Plan and choose wisely so that when you need care (and you will), you can receive it without creating a financial crisis for yourself or your family.
“The prudent see danger and take refuge, but the simple keep going and pay the penalty.” (Proverbs 27:12, ESV)
A final reflection
After nearly nine years on Medicare with our Medigap Plan F, here’s what I know for certain: We made the right choice for us. The higher monthly premiums have been more than offset by the peace of mind, comprehensive coverage, and complete provider flexibility we’ve enjoyed.
But I also know friends who are equally happy with their $0-premium Medicare Advantage plans.

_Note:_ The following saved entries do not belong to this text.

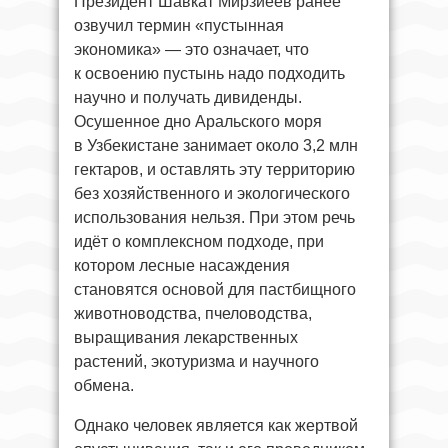
Президент Шавкат Мирзиёев ранее
озвучил термин «пустынная
экономика» — это означает, что
к освоению пустынь надо подходить
научно и получать дивиденды.
Осушенное дно Аральского моря
в Узбекистане занимает около 3,2 млн
гектаров, и оставлять эту территорию
без хозяйственного и экологического
использования нельзя. При этом речь
идёт о комплексном подходе, при
котором лесные насаждения
становятся основой для пастбищного
животноводства, пчеловодства,
выращивания лекарственных
растений, экотуризма и научного
обмена.
Однако человек является как жертвой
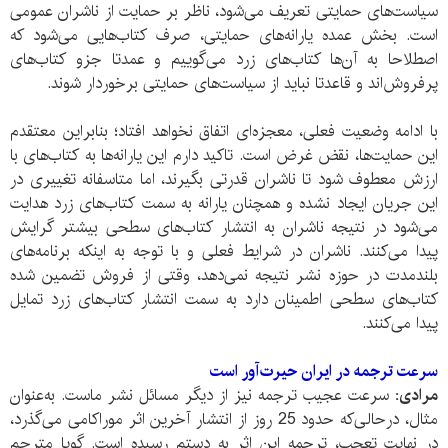
سیاست‌های حمایتی تعریف می‌‌شود،‌ ناظر بر حمایت از ناشران عمومی
است. بخش عمده یارانه‌های حمایتی، صرف کتاب‌هایی می‌شود که
اصطلاحا به آن‌ها کتاب‌های زرد می‌گوییم و عمدتا جزو کتاب‌های
پر‌فروش‌اند و قاعدتا نباید از سیاست‌های حمایتی برخوردار شوند.
با ادامه وضعیت فعلی، معجزه‌ای اتفاق نخواهد افتاد؛ بنابراین معتقدم
این حمایت‌ها، نقض غرض است. تاکید دارم این یارانه‌ها به کتاب‌های با
ارزش معطوف شود تا ناشران قدرتی بگیرند، اما متاسفانه تغییری در
این جریان ایجاد نشده و همچنان یارانه به سمت کتاب‌های زرد هدایت
می‌شود در نتیجه ناشران به انتشار کتاب‌های سطحی بیشتر گرایش
پیدا می‌کنند. ناشران در شرایط فعلی و با توجه به اینکه برنامه‌های
بلند‌مدت در حوزه نشر نتیجه نمی‌دهد، وقتی از فروش تضمین شده
کتاب‌های سطحی اطمینان دارد به سمت انتشار کتاب‌های زرد تمایل
پیدا می‌‌کنند.
سرعت ترجمه در ایران حیرت‌آور است
مرادی:
سرعت عجیب ترجمه نیز از دیگر مسائل نشر ماست. به‌عنوان
مثال، در‌حالی‌‌که حدود 25 روز از انتشار آخرین اثر موراکامی می‌گذرد،
در نهایت تعجب، ترجمه این اثر به دستم رسیده است. گویا مترجم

They’re healthy, don’t travel much, like their network doctors, and save thousands of dollars annually on premiums.
The key is this: Choose intentionally. Understand the trade-offs. Don’t just pick what your neighbor has or what the TV commercial promises. Think through your specific situation, your health trajectory, your values (do you prioritize flexibility or cost savings?), and make a decision you can live with for the long term.
And do it during that six-month Medigap Open Enrollment window when you first enroll in Part B. That’s your one guaranteed opportunity to choose Medigap without any health questions. Don’t waste it.